Wednesday, February 18, 2015

Day 18 - Elisyn



Today is always that special day of the year . . a day filled with such joy, hope and sadness.  As much as I love this girl, I know half a world away that a mother and father grieve the loss of their precious baby girl.  Would I ever make the same choice they did in search of HOPE for their precious daughter . . the answer is always yes, and in the past few years we have had to make such choices.


You can read the beginning of Elisyn's 28 Days of Hearts journey here and here.


Being an adoptive parent, you celebrate lots of different dates in your child's life.  Many celebrate gotcha day, adoption day, the day your child became a US citizen, birthdays etc. .  for us we like to celebrate October 24, 2011 - the day modern medicine gave Elisyn a second chance at life.  

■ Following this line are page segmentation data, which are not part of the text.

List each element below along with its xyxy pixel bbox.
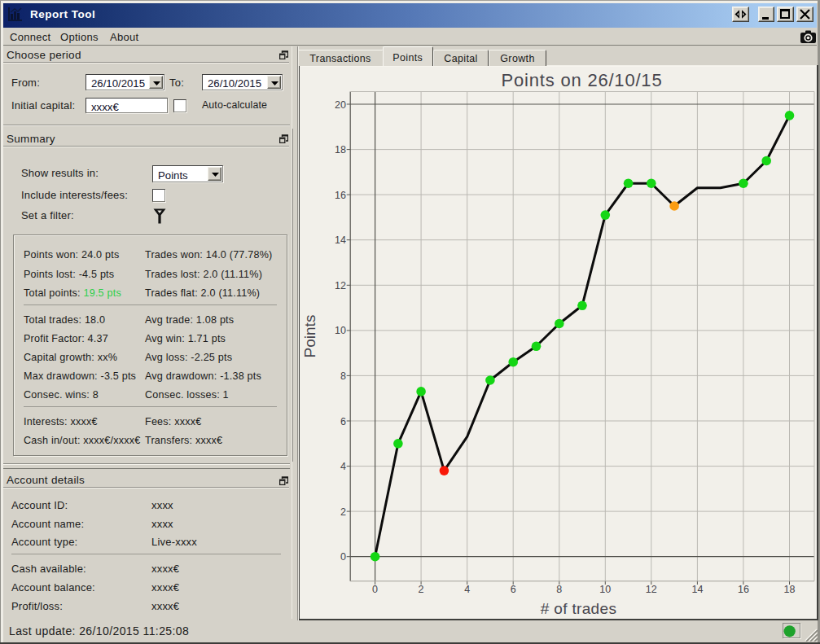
svg-text:14: 14	[335, 234, 346, 246]
svg-text:2: 2	[419, 584, 424, 595]
svg-text:0: 0	[340, 551, 346, 563]
svg-text:20: 20	[335, 99, 346, 111]
svg-text:18: 18	[335, 144, 346, 156]
svg-text:Points: Points	[301, 315, 318, 358]
svg-text:8: 8	[556, 584, 562, 595]
svg-text:4: 4	[340, 461, 346, 472]
svg-text:14: 14	[691, 584, 703, 595]
svg-text:6: 6	[340, 416, 346, 427]
svg-text:16: 16	[738, 584, 749, 595]
svg-text:12: 12	[646, 584, 657, 595]
svg-text:8: 8	[340, 370, 346, 382]
svg-text:# of trades: # of trades	[541, 600, 617, 617]
svg-text:10: 10	[335, 325, 346, 336]
svg-text:12: 12	[335, 280, 346, 291]
svg-text:18: 18	[784, 584, 796, 595]
svg-text:6: 6	[511, 584, 516, 595]
svg-text:Points on 26/10/15: Points on 26/10/15	[502, 70, 663, 90]
svg-text:10: 10	[599, 584, 611, 595]
svg-text:2: 2	[340, 506, 346, 518]
svg-text:4: 4	[464, 584, 470, 595]
svg-text:0: 0	[372, 584, 378, 595]
svg-text:16: 16	[335, 190, 346, 201]
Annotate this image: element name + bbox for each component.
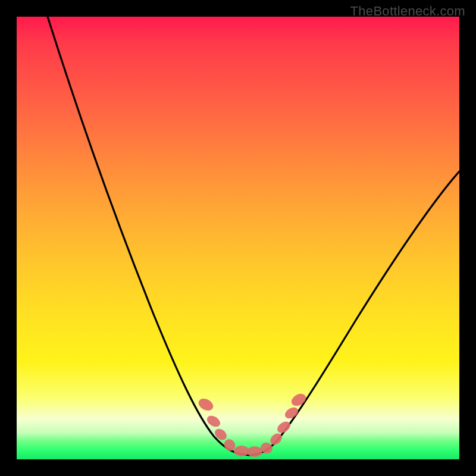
plot-area xyxy=(17,17,459,459)
svg-point-2 xyxy=(212,427,228,442)
svg-point-10 xyxy=(289,392,308,409)
svg-point-5 xyxy=(247,446,262,457)
bottleneck-curve-svg xyxy=(17,17,459,459)
svg-point-9 xyxy=(283,405,300,421)
low-highlight-dots xyxy=(196,392,308,457)
svg-point-0 xyxy=(196,396,215,413)
bottleneck-curve-path xyxy=(48,17,459,455)
chart-frame: TheBottleneck.com xyxy=(0,0,476,476)
watermark-text: TheBottleneck.com xyxy=(350,4,465,19)
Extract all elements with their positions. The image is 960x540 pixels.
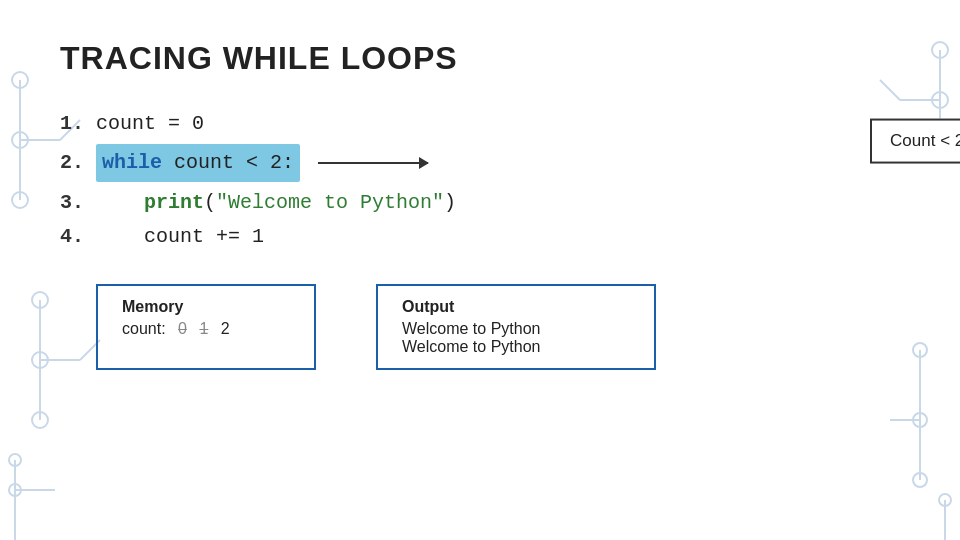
op-equals: = 0	[168, 112, 204, 135]
memory-val-1: 1	[199, 320, 208, 338]
memory-val-0: 0	[178, 320, 187, 338]
output-line-1: Welcome to Python	[402, 320, 630, 338]
while-condition: count < 2:	[174, 151, 294, 174]
var-count: count	[96, 112, 156, 135]
code-line-3: 3. print("Welcome to Python")	[60, 186, 900, 220]
annotation-box: Count < 2 is false	[870, 119, 960, 164]
line-num-1: 1.	[60, 107, 96, 141]
print-string: "Welcome to Python"	[216, 191, 444, 214]
print-keyword: print	[144, 191, 204, 214]
memory-val-2: 2	[221, 320, 230, 338]
output-line-2: Welcome to Python	[402, 338, 630, 356]
output-label: Output	[402, 298, 630, 316]
code-line-1: 1. count = 0	[60, 107, 900, 141]
memory-label: Memory	[122, 298, 290, 316]
annotation-text: Count < 2 is false	[890, 131, 960, 150]
page-title: TRACING WHILE LOOPS	[60, 40, 900, 77]
line-num-2: 2.	[60, 146, 96, 180]
code-text-3: print("Welcome to Python")	[96, 186, 456, 220]
memory-key: count:	[122, 320, 166, 338]
code-line-4: 4. count += 1	[60, 220, 900, 254]
memory-values: count: 0 1 2	[122, 320, 290, 338]
memory-box: Memory count: 0 1 2	[96, 284, 316, 370]
bottom-boxes: Memory count: 0 1 2 Output Welcome to Py…	[96, 284, 900, 370]
code-block: 1. count = 0 2. while count < 2: Count <…	[60, 107, 900, 254]
output-box: Output Welcome to Python Welcome to Pyth…	[376, 284, 656, 370]
arrow-line	[318, 162, 428, 164]
code-text-1: count = 0	[96, 107, 204, 141]
while-statement: while count < 2:	[96, 144, 300, 182]
code-text-4: count += 1	[96, 220, 264, 254]
line-num-4: 4.	[60, 220, 96, 254]
while-keyword: while	[102, 151, 162, 174]
line-num-3: 3.	[60, 186, 96, 220]
code-line-2: 2. while count < 2: Count < 2 is false	[60, 141, 900, 186]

Today, Elisyn's heart and her pulmonary hypertension are stable.  They are still watching some things that will need surgical intervention in the future.  Her pressures while still high have not increased or decreased.  She is still in heart failure, but if you look at her, you would never know.  We still have HOPE that by the time her heart is too weary they will have invented a mechanical heart or something that will be able to sustain her life further as she isn't a candidate for a heart transplant.  We will always have  . . .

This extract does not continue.